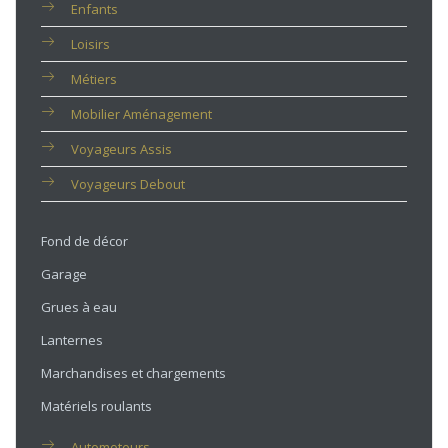
Enfants
Loisirs
Métiers
Mobilier Aménagement
Voyageurs Assis
Voyageurs Debout
Fond de décor
Garage
Grues à eau
Lanternes
Marchandises et chargements
Matériels roulants
Automoteurs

· · · · · · ·

### Exercise
Repeat, exactly and in full, every entry in the data, but not the pictures.

### The answer
Enfants
Loisirs
Métiers
Mobilier Aménagement
Voyageurs Assis
Voyageurs Debout
Fond de décor
Garage
Grues à eau
Lanternes
Marchandises et chargements
Matériels roulants
Automoteurs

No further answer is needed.